'''

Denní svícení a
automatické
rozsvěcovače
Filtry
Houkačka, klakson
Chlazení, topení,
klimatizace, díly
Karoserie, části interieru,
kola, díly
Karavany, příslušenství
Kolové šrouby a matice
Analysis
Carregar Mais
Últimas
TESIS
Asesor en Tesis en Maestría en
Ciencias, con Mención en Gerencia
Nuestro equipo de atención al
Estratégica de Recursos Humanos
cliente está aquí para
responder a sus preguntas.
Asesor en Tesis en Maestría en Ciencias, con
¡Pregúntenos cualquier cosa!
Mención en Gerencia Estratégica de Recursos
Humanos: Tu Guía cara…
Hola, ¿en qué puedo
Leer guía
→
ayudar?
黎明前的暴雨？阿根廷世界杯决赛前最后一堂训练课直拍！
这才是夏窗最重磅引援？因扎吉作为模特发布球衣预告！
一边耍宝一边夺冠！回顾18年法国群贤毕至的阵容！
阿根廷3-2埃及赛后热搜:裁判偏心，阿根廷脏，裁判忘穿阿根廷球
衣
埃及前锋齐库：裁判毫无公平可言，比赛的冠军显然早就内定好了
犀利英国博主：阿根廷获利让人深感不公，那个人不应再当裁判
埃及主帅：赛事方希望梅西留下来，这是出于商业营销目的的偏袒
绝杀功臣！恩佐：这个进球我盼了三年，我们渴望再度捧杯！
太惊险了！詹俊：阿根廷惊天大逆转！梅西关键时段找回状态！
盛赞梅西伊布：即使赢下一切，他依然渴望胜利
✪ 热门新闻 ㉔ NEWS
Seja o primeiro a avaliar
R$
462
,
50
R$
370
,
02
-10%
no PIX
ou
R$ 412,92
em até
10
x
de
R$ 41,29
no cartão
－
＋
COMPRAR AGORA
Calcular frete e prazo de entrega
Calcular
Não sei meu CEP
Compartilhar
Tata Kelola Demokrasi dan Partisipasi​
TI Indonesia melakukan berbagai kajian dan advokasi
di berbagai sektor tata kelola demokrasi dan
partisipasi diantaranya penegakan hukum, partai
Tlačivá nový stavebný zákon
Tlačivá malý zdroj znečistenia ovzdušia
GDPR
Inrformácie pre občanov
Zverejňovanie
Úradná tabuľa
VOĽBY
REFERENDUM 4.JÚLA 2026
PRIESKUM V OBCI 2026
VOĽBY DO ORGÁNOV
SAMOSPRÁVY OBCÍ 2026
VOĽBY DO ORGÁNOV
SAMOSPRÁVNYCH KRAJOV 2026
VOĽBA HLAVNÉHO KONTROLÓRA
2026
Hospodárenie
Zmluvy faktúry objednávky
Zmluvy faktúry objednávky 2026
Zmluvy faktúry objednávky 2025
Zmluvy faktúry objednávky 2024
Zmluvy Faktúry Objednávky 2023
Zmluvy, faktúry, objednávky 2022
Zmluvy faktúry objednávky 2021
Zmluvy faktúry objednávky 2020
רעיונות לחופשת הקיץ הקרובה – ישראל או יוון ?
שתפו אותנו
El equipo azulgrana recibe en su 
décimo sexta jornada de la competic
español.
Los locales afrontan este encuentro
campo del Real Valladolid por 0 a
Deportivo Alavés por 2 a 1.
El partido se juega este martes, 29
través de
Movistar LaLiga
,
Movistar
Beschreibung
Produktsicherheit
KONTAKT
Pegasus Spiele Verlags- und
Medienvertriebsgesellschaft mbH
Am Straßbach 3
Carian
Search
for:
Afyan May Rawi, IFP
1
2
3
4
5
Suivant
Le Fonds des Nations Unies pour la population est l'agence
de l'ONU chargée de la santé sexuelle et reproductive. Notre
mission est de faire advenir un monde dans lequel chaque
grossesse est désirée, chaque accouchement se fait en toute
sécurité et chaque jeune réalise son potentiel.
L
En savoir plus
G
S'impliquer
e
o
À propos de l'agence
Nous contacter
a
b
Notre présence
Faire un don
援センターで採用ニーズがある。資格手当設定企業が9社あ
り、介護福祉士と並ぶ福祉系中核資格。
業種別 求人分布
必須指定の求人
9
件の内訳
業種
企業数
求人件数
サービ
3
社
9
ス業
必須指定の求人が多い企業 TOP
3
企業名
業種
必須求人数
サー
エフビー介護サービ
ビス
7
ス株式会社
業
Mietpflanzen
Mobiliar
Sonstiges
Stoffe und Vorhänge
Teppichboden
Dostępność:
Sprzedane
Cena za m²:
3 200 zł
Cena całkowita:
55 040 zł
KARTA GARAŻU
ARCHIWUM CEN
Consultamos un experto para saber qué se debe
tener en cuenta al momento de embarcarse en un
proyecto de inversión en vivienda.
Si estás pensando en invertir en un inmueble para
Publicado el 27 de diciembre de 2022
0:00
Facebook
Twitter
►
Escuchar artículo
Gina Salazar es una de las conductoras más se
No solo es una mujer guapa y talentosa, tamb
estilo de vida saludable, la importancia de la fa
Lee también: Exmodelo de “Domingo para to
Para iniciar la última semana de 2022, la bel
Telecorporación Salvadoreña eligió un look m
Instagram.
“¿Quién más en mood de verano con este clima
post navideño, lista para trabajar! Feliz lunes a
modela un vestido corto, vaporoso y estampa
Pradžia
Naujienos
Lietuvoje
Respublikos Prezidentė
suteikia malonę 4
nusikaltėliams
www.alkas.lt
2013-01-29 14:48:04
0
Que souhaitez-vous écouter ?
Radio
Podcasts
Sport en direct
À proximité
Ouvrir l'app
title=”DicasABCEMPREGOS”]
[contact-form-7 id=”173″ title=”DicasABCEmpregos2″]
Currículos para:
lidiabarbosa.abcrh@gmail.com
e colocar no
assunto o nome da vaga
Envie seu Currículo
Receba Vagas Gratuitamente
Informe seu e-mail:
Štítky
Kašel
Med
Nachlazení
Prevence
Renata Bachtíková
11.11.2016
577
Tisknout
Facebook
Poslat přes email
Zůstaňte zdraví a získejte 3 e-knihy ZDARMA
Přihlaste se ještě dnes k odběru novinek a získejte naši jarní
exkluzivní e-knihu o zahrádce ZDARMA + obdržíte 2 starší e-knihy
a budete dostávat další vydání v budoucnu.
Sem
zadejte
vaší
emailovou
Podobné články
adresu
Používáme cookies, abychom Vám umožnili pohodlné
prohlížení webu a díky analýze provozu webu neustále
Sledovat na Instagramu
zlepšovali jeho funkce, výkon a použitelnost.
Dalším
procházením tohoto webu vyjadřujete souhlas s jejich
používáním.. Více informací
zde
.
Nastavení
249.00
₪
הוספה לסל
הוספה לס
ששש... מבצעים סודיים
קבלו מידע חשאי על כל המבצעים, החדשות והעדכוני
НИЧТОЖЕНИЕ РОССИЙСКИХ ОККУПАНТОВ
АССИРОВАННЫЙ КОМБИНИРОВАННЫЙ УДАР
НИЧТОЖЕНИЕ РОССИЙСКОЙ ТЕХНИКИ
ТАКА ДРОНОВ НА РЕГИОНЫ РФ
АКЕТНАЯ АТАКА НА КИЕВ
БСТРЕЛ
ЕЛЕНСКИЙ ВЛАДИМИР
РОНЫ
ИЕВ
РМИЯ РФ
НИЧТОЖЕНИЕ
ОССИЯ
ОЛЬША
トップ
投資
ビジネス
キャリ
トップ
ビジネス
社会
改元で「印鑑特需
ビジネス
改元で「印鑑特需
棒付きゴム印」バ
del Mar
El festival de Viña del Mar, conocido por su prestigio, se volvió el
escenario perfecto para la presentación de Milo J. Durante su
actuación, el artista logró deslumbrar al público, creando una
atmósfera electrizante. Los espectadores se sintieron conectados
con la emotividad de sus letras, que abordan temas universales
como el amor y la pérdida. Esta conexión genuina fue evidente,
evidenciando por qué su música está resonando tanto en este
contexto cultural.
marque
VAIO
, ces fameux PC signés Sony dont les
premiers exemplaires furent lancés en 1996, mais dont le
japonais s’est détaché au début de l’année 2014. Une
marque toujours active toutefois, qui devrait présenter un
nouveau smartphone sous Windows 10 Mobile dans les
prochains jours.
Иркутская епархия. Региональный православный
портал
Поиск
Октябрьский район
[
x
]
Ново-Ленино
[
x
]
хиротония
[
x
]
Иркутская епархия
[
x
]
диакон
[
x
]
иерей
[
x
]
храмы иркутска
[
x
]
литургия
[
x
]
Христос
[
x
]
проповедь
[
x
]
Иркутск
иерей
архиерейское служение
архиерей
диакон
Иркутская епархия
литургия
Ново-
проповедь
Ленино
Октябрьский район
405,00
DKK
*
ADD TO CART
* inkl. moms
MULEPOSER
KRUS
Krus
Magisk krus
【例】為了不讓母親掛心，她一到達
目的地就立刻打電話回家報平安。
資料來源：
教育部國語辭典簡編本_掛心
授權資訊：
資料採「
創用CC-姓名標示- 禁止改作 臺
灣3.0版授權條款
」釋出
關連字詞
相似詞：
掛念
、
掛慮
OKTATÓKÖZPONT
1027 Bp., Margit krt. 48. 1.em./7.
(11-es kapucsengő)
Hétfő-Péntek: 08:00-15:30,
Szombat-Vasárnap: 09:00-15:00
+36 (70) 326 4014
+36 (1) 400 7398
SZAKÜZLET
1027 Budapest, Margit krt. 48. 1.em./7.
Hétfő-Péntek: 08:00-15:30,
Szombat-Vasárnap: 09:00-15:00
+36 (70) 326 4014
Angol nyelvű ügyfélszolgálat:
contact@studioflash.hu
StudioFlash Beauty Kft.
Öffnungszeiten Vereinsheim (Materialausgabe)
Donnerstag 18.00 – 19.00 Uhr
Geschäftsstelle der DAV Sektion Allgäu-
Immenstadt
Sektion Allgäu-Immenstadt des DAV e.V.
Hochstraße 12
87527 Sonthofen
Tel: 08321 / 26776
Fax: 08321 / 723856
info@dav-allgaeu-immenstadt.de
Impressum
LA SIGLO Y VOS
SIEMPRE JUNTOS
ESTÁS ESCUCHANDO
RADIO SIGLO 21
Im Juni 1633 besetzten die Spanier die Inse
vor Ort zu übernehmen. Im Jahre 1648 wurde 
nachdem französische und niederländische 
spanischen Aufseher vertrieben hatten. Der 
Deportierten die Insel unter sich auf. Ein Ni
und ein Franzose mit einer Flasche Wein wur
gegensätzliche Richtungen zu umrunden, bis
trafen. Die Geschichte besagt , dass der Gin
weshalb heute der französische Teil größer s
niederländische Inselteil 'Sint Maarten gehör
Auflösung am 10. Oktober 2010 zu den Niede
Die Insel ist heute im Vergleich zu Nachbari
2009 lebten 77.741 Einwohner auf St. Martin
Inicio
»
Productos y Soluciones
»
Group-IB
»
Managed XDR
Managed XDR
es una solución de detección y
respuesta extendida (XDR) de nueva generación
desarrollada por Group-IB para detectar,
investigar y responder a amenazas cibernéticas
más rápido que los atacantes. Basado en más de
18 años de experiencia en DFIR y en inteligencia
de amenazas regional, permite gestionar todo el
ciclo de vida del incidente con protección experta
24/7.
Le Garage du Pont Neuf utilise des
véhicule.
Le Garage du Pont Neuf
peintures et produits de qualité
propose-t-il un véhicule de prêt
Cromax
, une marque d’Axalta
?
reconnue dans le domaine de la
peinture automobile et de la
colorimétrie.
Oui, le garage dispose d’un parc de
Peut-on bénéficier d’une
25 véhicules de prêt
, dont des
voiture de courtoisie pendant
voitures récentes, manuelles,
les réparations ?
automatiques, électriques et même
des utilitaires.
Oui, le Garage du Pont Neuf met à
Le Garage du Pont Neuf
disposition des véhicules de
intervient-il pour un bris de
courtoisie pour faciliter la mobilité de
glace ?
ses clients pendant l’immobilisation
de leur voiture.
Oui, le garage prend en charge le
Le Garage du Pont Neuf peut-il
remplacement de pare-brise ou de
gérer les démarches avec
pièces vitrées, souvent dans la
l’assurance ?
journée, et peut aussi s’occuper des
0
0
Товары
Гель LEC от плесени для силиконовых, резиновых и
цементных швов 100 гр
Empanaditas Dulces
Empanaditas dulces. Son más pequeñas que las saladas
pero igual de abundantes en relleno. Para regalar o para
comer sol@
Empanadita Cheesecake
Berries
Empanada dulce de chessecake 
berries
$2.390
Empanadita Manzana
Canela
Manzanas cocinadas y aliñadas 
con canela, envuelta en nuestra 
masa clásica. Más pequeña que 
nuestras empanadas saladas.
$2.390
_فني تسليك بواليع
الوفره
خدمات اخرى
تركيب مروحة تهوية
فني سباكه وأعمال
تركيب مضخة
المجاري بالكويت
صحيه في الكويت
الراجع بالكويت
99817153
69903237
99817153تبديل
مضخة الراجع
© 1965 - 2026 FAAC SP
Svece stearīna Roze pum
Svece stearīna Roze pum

'''

Within the material above, transcribe exactly the lines that run from the line holding "Öffnungszeiten Vereinsheim (Materialausgabe)" through the line holding "weshalb heute der französische Teil größer s".

## YOUR SOLUTION
Öffnungszeiten Vereinsheim (Materialausgabe)
Donnerstag 18.00 – 19.00 Uhr
Geschäftsstelle der DAV Sektion Allgäu-
Immenstadt
Sektion Allgäu-Immenstadt des DAV e.V.
Hochstraße 12
87527 Sonthofen
Tel: 08321 / 26776
Fax: 08321 / 723856
info@dav-allgaeu-immenstadt.de
Impressum
LA SIGLO Y VOS
SIEMPRE JUNTOS
ESTÁS ESCUCHANDO
RADIO SIGLO 21
Im Juni 1633 besetzten die Spanier die Inse
vor Ort zu übernehmen. Im Jahre 1648 wurde 
nachdem französische und niederländische 
spanischen Aufseher vertrieben hatten. Der 
Deportierten die Insel unter sich auf. Ein Ni
und ein Franzose mit einer Flasche Wein wur
gegensätzliche Richtungen zu umrunden, bis
trafen. Die Geschichte besagt , dass der Gin
weshalb heute der französische Teil größer s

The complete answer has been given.